PURPOSE:To obtain always reproduced information signal of the best quality even if the reproduced information signal level falls in the same positions of individual inclined tracks, by recording information signals of the same information contents on two adjacent tracks in different orders and reproducing these information signals. CONSTITUTION:A color video signal is digitized by an A/D converter 2 and has the time base compressed from one field period to 1/2 field period by a time base compressing circuit 3. Digital video signals which have the time base compressed to 1/2 are taken out from four field memories in the time base compressing circuit 3 while being switched at every 1/2 field, and two time base compressed information signals out of them are repeated twice in every one-track scan period (one-field period) and are taken out in different orders. A band compressing circuit 4 is provided for reducing the bit rate, and digital signals modulated by a modulating circuit 5 and amplified by a recording amplifier 6 and are supplied to a terminal R of a switch circuit 7 and are supplied to two rotary heads HA and HB.

Description

DETAILED DESCRIPTION OF THE INVENTION Field of the Invention The present invention relates to a magnetic recording device and a magnetic recording/reproducing device, and particularly in a magnetic recording/reproducing device of a two-head helical force scan method, information signals having the same information content are magnetically transmitted by a rotating head.
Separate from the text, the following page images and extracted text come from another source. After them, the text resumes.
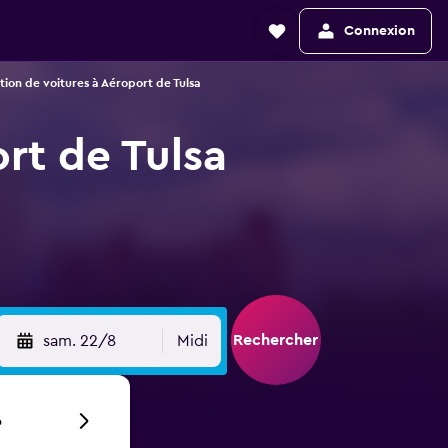
Connexion
tion de voitures à Aéroport de Tulsa
ort de Tulsa
Rechercher
sam. 22/8
Midi
6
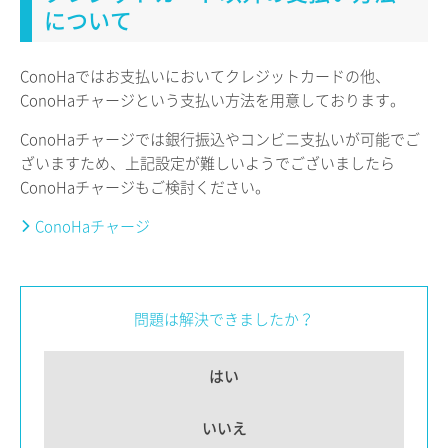
について
ConoHaではお支払いにおいてクレジットカードの他、
ConoHaチャージという支払い方法を用意しております。
ConoHaチャージでは銀行振込やコンビニ支払いが可能でご
ざいますため、上記設定が難しいようでございましたら
ConoHaチャージもご検討ください。
ConoHaチャージ
問題は解決できましたか？
はい
いいえ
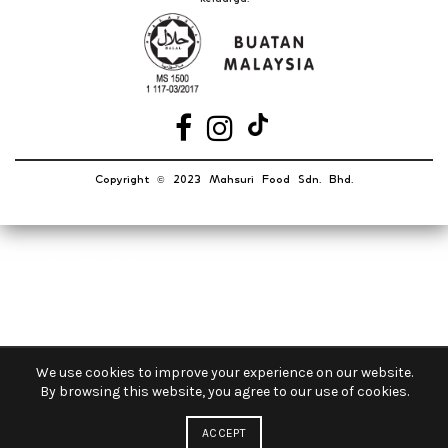
Copyright
2023 Mahsuri Food Sdn. Bhd.
©️
OUR STORES
New York
London SF
Cockfosters BP
We use cookies to improve your experience on our website.
By browsing this website, you agree to our use of cookies.
Los Angeles
Chicago
ACCEPT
The present invention relates to a recording device for recording on a tape and a recording and reproducing device for recording and reproducing.

Conventional technology 2-head helical force scan type magnetic recording and reproducing bag fi
(VTR), as is well known, the magnetic tape is guided by guide poles and placed on the circumferential side of the rotating head drum at 180 degrees.
It is wound diagonally over a wide angular range, and is run in a fixed direction at a predetermined speed during recording or playback other than still motion playback. A total of two rotating heads are mounted and fixed to the rotating surface of the rotating head drum, facing each other with their gap portions slightly protruding from the circumferential side of the rad drum. A rotating head drum usually has one rotation period.
The magnetic tape is rotated at a number of revolutions for a period equal to a frame (two fields), and during recording, two rotating heads alternately form tracks inclined with respect to the longitudinal direction of the magnetic tape for each field, and information signals ( For example, a frequency-division multiplexed signal of a frequency-modulated luminance signal and a low-frequency conversion carrier chrominance signal) is recorded, and during reproduction, two rotary heads alternately scan the recorded edge track to reproduce the recorded information signal. However, it is well known that the reproduction output of the original information signal is obtained by performing the signal processing opposite to that during recording.

Problems to be Solved by the Invention In the above VTR, since the rotary head drum rotates at high speed, an air layer (so-called air film) is formed between the circumferential side of the rotary head drum and the magnetic tape. However, its thickness is not uniform; it is thickest at the inlet of the rotating head drum where the rotating head begins to slide against the magnetic tape due to the inflow of air flow, and gradually becomes thinner as the magnetic tape travels. It is known that at the outlet of the rotary head drum, where the vibration of the head against the magnetic tape ends, the magnetic tape suddenly becomes thinner due to the negative pressure generated by the outflow of the air flow. For this reason, the rotary head that slides on the magnetic tape suddenly pushes the magnetic tape with a large pressure near the exit portion of the rotary head drum, and then immediately moves away from the magnetic tape, causing the magnetic tape to vibrate. Due to this vibration, the sliding pressing force of the rotary head against the magnetic tape becomes less than a predetermined value at a predetermined position during one track scanning period, resulting in a problem in that the reproduced signal level may drop.

In addition, in home VTRs, due to fluctuations in the running of the magnetic tape or other reasons, the magnetic tape may come into contact with the flange of the tape guide, and the surface of the magnetic layer at the bottom end of the magnetic tape may be destroyed along the length of the tape. A phenomenon in which the magnetic tape bends along the longitudinal direction of the magnetic tape rarely occurs. In such a case, there is a problem that a recording missing portion occurs at a predetermined position such as the first half of a field period during recording, or a reproduced signal missing portion occurs during reproduction.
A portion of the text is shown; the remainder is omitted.